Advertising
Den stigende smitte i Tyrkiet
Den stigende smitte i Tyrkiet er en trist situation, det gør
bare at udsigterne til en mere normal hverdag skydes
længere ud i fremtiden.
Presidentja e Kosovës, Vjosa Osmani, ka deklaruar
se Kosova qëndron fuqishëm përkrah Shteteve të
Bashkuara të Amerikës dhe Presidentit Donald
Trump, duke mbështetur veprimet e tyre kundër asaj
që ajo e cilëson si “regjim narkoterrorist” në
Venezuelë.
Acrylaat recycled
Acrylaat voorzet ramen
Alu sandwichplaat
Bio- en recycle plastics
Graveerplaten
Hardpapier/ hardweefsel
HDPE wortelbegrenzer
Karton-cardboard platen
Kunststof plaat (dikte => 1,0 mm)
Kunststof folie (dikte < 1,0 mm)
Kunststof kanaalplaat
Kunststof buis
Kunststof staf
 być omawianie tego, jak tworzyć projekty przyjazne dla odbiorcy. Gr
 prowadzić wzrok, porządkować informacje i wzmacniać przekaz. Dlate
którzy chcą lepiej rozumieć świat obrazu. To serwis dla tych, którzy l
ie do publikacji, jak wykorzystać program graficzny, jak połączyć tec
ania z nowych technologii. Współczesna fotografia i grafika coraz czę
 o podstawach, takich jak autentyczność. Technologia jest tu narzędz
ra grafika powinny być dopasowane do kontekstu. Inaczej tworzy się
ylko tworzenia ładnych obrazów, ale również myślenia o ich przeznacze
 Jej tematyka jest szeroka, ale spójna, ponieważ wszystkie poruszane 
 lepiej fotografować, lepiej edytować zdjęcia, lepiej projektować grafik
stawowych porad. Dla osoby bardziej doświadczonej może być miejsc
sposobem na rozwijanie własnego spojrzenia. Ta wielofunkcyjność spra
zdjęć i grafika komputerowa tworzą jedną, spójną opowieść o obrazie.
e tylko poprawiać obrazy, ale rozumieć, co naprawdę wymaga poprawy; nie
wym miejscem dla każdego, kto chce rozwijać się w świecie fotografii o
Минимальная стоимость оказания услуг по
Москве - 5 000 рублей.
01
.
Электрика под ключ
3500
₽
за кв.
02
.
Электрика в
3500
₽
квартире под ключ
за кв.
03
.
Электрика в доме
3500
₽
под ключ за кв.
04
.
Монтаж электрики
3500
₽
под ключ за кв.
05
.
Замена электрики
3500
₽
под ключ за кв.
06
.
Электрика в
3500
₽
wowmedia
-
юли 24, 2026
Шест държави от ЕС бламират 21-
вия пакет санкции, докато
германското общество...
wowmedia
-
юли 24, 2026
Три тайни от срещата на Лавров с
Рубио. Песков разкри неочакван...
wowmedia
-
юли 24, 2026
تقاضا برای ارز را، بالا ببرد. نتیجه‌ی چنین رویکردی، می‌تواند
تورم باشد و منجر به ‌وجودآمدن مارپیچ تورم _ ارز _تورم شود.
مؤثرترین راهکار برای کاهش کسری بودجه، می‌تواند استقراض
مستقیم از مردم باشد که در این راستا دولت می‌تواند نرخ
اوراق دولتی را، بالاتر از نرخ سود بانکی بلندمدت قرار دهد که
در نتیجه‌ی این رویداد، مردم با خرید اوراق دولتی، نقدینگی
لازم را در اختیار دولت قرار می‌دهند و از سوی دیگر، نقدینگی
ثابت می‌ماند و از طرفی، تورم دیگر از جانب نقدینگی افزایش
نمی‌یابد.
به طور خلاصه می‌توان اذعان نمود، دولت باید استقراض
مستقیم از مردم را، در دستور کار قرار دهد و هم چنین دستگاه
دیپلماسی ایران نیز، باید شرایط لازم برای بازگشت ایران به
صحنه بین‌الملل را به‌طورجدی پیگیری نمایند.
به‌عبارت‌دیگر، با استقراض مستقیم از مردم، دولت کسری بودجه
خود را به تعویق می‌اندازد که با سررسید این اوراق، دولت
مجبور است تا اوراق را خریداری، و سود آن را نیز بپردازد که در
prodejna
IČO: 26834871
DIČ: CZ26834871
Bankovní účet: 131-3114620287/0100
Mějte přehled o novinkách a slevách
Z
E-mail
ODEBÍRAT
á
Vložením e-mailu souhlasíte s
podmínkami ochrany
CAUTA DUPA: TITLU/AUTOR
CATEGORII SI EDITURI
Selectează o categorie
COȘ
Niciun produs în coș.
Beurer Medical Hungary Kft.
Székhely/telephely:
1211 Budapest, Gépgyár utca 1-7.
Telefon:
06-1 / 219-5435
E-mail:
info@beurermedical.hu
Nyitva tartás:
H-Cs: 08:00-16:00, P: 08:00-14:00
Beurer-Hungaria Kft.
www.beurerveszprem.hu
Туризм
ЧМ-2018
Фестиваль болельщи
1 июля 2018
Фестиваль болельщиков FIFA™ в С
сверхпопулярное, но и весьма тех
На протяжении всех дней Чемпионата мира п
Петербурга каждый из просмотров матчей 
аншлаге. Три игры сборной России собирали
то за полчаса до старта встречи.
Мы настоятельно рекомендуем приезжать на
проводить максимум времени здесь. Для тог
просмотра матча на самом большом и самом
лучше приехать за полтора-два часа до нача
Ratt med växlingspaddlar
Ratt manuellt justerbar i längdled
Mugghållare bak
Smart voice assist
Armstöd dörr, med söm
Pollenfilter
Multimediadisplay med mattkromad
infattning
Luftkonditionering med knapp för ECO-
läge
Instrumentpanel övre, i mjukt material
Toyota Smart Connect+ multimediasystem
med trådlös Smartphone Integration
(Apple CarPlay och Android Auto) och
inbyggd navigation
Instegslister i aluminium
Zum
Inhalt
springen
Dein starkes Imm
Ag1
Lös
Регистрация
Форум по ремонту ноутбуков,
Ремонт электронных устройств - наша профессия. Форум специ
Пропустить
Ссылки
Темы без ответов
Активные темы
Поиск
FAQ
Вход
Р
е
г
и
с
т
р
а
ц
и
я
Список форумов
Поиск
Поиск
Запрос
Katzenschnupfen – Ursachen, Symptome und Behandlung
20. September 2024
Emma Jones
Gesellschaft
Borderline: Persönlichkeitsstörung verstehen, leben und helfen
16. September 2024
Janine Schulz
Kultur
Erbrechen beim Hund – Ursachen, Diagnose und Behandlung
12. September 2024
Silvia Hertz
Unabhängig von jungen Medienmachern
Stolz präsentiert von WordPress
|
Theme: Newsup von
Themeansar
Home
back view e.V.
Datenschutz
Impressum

_WHAT IS BEING ASKED_. Starting at the line above that contains "o podstawach, takich", repeat each line exactly up to and including the line that contains "ylko tworzenia ładnych", and stop there.

_RESULT_.
 o podstawach, takich jak autentyczność. Technologia jest tu narzędz
ra grafika powinny być dopasowane do kontekstu. Inaczej tworzy się
ylko tworzenia ładnych obrazów, ale również myślenia o ich przeznacze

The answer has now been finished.